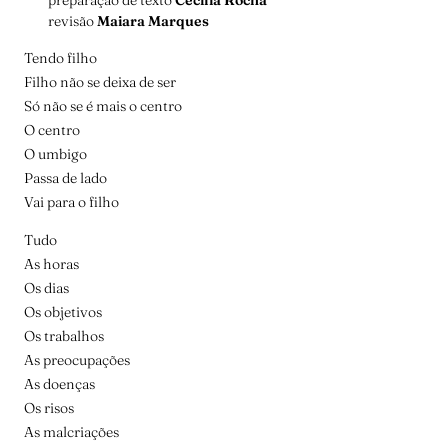
preparação de texto
Cecília Rocha
revisão
Maiara Marques
Tendo filho
Filho não se deixa de ser
Só não se é mais o centro
O centro
O umbigo
Passa de lado
Vai para o filho
Tudo
As horas
Os dias
Os objetivos
Os trabalhos
As preocupações
As doenças
Os risos
As malcriações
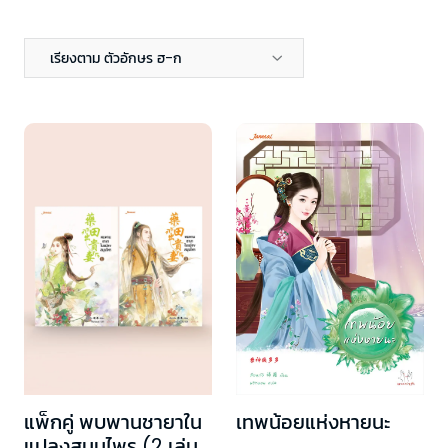
เรียงตาม ตัวอักษร ฮ-ก
แพ็กคู่ พบพานชายาใน
เทพน้อยแห่งหายนะ
แปลงสมุนไพร (2 เล่ม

### [TO DO]
The lines to restate word for word run from the line that contains "Maiara Marques" through the end of the entries above, both ends included. Leave out all pictures and write nothing else.

### [RESULT OF THE TASK]
Maiara Marques
Tendo filho
Filho não se deixa de ser
Só não se é mais o centro
O centro
O umbigo
Passa de lado
Vai para o filho
Tudo
As horas
Os dias
Os objetivos
Os trabalhos
As preocupações
As doenças
Os risos
As malcriações
เรียงตาม ตัวอักษร ฮ-ก
แพ็กคู่ พบพานชายาใน
เทพน้อยแห่งหายนะ
แปลงสมุนไพร (2 เล่ม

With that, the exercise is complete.